Why won't all federal employees receive back pay?
While federal employees working directly for the government will begin receiving back pay due to the lockdown starting next week, Murray, a federal contracted employee, will not.
This is because federal contractors are paid hourly for the services they provide, such as security, food preparation, or office cleaning. Contreras says that if these services are not available due to a government lockdown, contractors don't receive pay.
Representative Ayanna Pressley (Democrat-Massachusetts) said in a statement in October that it's unclear how many low-wage federal employees have been affected, but the number could be in the thousands.

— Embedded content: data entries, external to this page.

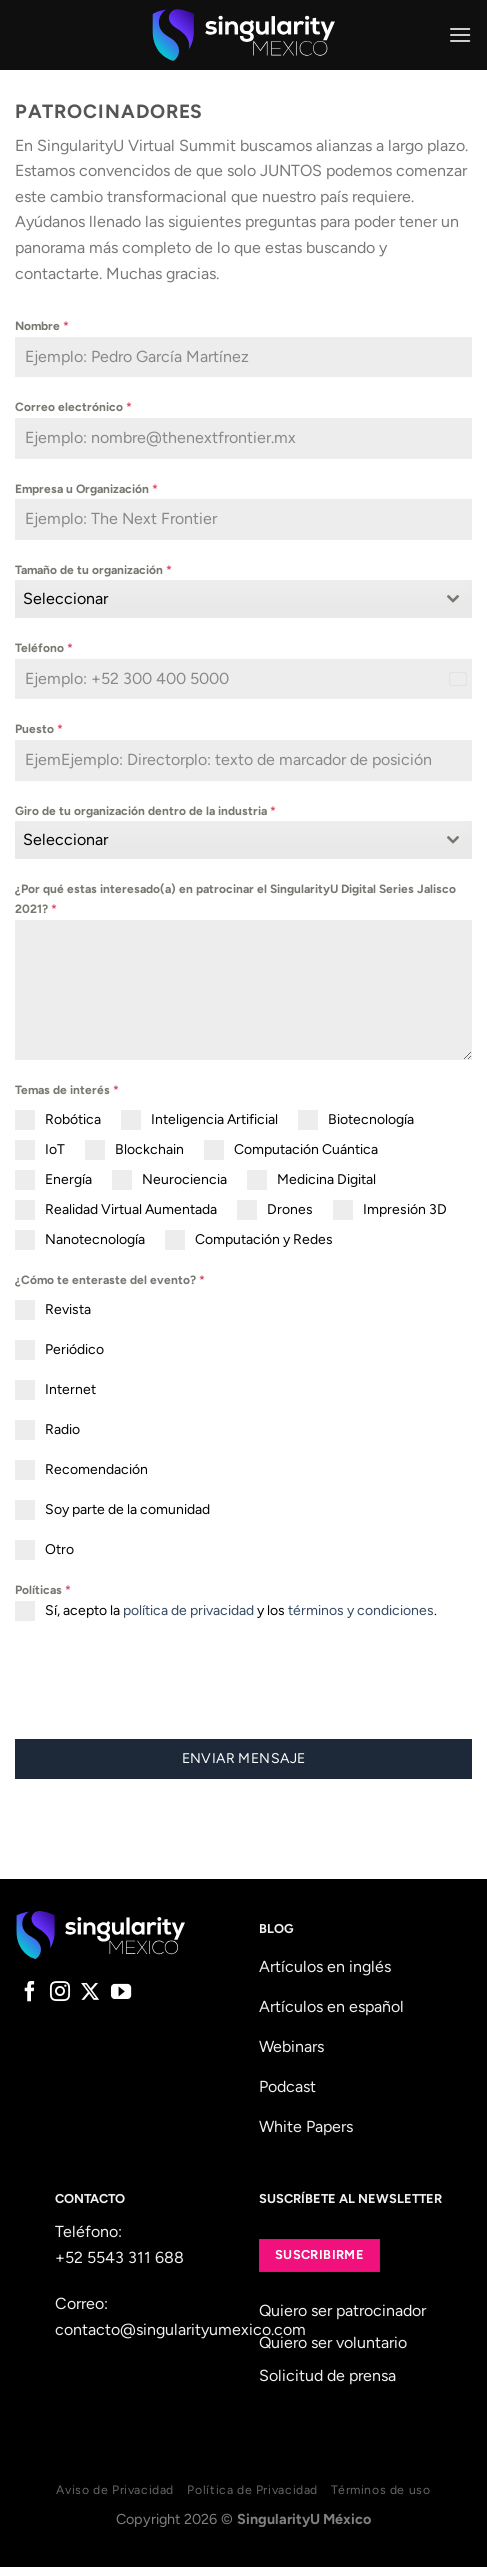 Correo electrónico (73, 407)
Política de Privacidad (252, 2489)
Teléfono (44, 648)
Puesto (39, 729)
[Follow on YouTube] (121, 1993)
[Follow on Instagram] (60, 1993)
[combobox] (243, 599)
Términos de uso (380, 2489)
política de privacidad (188, 1610)
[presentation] (167, 1680)
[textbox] (224, 599)
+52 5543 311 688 (119, 2257)
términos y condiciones (361, 1610)
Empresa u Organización (86, 489)
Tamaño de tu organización (93, 570)
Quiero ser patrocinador (342, 2310)
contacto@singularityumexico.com (180, 2329)
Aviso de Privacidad (115, 2489)
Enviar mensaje (244, 1758)
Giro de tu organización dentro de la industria (145, 811)
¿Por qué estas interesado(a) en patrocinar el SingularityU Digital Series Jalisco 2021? (235, 899)
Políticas (43, 1590)
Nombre (42, 326)
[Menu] (460, 34)
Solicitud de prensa (327, 2375)
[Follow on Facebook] (30, 1993)
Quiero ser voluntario (333, 2342)
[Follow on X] (90, 1993) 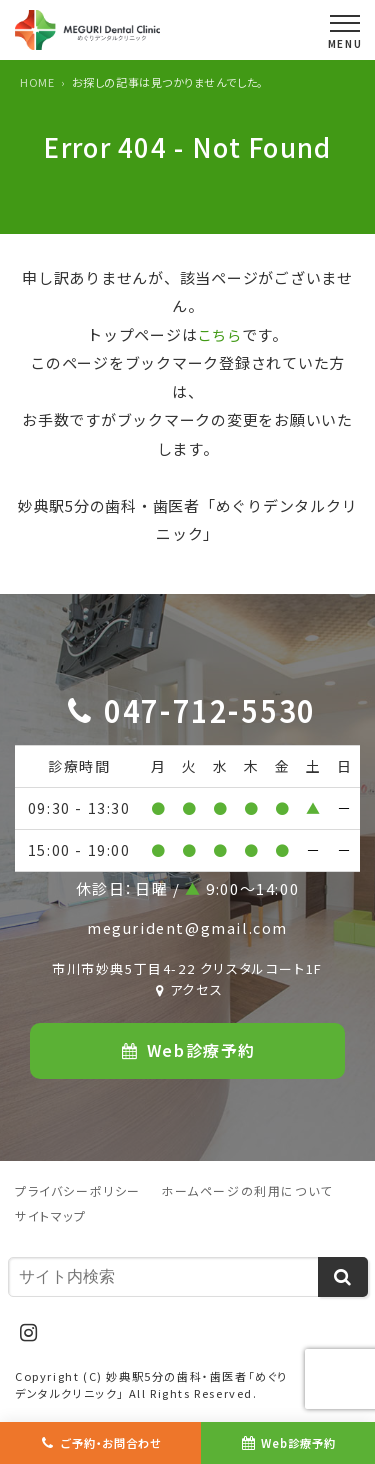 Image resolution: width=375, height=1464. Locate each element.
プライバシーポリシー (78, 1191)
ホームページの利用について (247, 1191)
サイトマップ (51, 1216)
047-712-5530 (210, 709)
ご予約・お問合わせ (112, 1442)
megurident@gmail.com (187, 927)
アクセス (188, 990)
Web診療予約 (299, 1442)
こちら (219, 334) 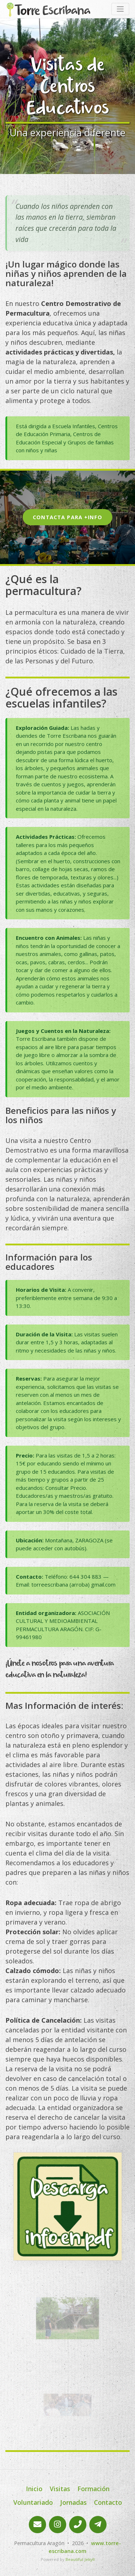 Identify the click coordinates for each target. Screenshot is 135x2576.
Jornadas (73, 2502)
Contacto (108, 2502)
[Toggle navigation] (120, 9)
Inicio (34, 2488)
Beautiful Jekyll (80, 2559)
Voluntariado (33, 2502)
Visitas (60, 2488)
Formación (93, 2488)
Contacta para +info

According to the Department of Labor, as of 2021, there were 327,000 federal contract workers earning less than $15 per hour.
Contreras says, "Going forward, federal employees without pay will have to figure out how to compensate for the losses to their finances and their families."
It could take weeks for federal contractors to receive their pay.
Murray, a single mother of two teenage sons and a full-time caregiver to her 12-year-old granddaughter, says her electricity was almost cut off during this lockdown, and she worries she won't have the money to pay her $2,200 mortgage in December.
Although she has returned to her full-time job at the Smithsonian National Portrait Gallery, where she earns $20.22 per hour, she says her supervisors told her it could be a week or two before she receives her first paycheck.
She never received leave from her part-time job at the State Department, but she says the money she earns from that job won't be enough to pay her bills. So, in the meantime, she may have to ask her sister for more money.
"People pay their own bills; I feel bad asking them," Murray says. "They'll help me if they can because they know I'll pay them, but why should I have to go through all this? I have a job. I'm a 65-year-old woman and work two jobs to take care of my children."